COLUMN – Schrijver Clayton Christensen van de klassieker ‘The Innovator’s Dilemma’ overleed vorige week op 67-jarige leeftijd, maar zijn theorieën over disruptie blijven meer dan de moeite waard.

Toen ik enkele jaren geleden bij een startup werkte die nogal vage consumentenproducten verkocht, hoorde ik voortdurend het woord disruptie om me heen. Dat sloeg dan op het feit dat dit e-commerce bedrijf gedurende korte perioden extreme kortingen gaf.

Destijds dacht ik dat disruptie een soort standaardbegrip was bij jonge bedrijven. Maar nadat ik me had verdiept in The Innovator’s Dilemma begreep ik dat het woord ‘disruptie’ vaak op een verkeerde manier wordt gebruikt.

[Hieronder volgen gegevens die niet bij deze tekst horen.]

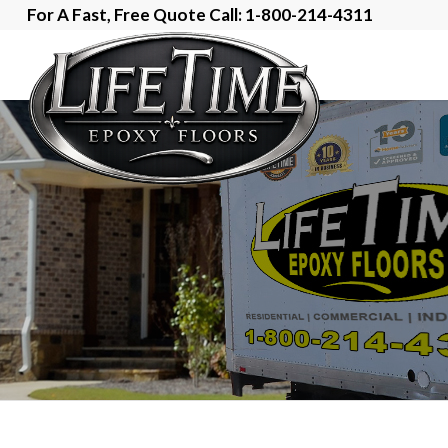
For A Fast, Free Quote Call: 1-800-214-4311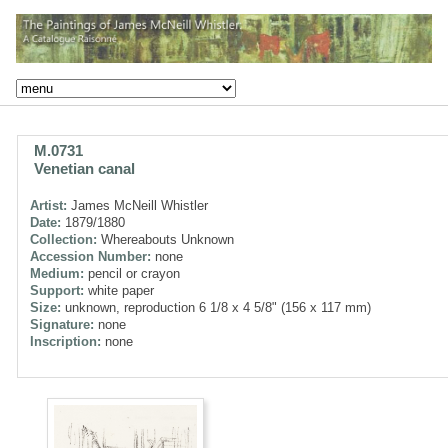
M.0731
Venetian canal
Artist:
James McNeill Whistler
Date:
1879/1880
Collection:
Whereabouts Unknown
Accession Number:
none
Medium:
pencil or crayon
Support:
white paper
Size:
unknown, reproduction 6 1/8 x 4 5/8" (156 x 117 mm)
Signature:
none
Inscription:
none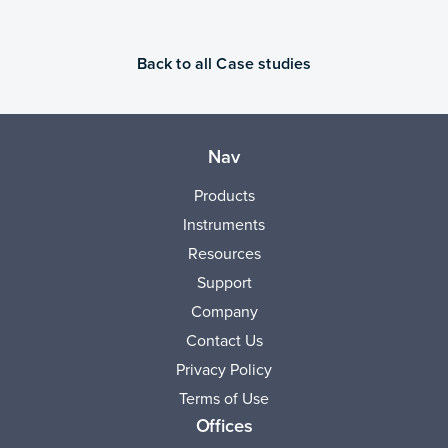
Back to all Case studies
Nav
Products
Instruments
Resources
Support
Company
Contact Us
Privacy Policy
Terms of Use
Offices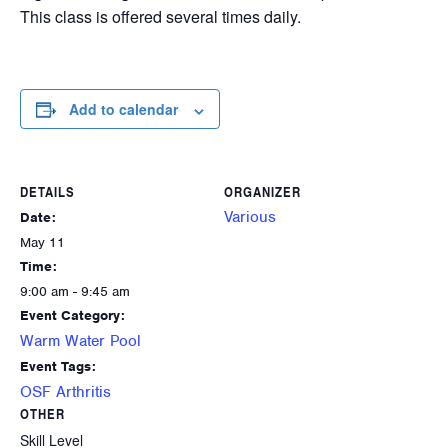
This class is offered several times daily.
Add to calendar
DETAILS
ORGANIZER
Various
Date:
May 11
Time:
9:00 am - 9:45 am
Event Category:
Warm Water Pool
Event Tags:
OSF Arthritis
OTHER
Skill Level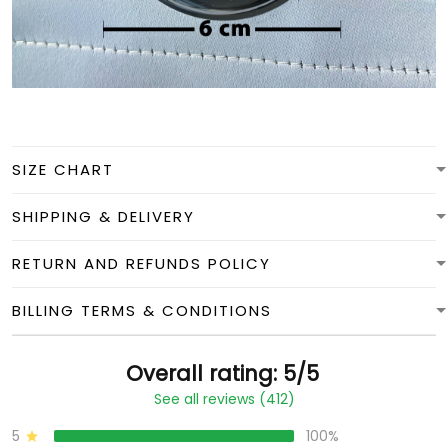
SIZE CHART
SHIPPING & DELIVERY
RETURN AND REFUNDS POLICY
BILLING TERMS & CONDITIONS
Overall rating: 5/5
See all reviews (412)
5
100%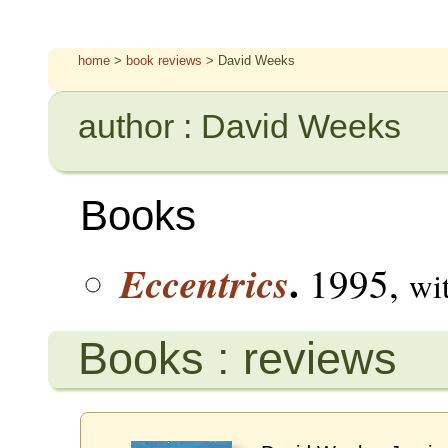
home
>
book reviews
> David Weeks
author : David Weeks
Books
.
Eccentrics
1995,
wi
Books : reviews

De term ‘distruptieve technologie’ duikt vaak op als er een een breuk is met de normale gang van zaken. Maar Christensen heeft het over iets fundamentelers: een technologie of innovatie die de manier waarop een hele sector of deelmarkt functioneert beïnvloedt en gevestigde bedrijven wegvaagt, als die zichzelf niet radicaal vernieuwen.

Het boek kwam uit tijdens de dotcomhausse van eind van de jaren negentig en maakte van auteur Christensen één van de meest invloedrijke denkers op het gebied van managementtheorieën.

Christensen was meer dan twintig jaar hoogleraar aan de Harvard Business School. Hij gebruikte voorbeelden uit de praktijk om te laten zien dat strategieën waarmee gevestigde bedrijven succesvol zijn geworden, diezelfde ondernemingen in de weg kunnen staan. Gebrek aan innovatie kan het einde betekenen.

In de optiek van Christensen kan een innovatie de transformatie van een hele sector inluiden door "iets wat simpel, gebruiksvriendelijk, toegankelijk en betaalbaar is te introduceren daar waar complexiteit en hoge kosten de boventoon voeren", zo valt te lezen op de website van het Christensen Institute.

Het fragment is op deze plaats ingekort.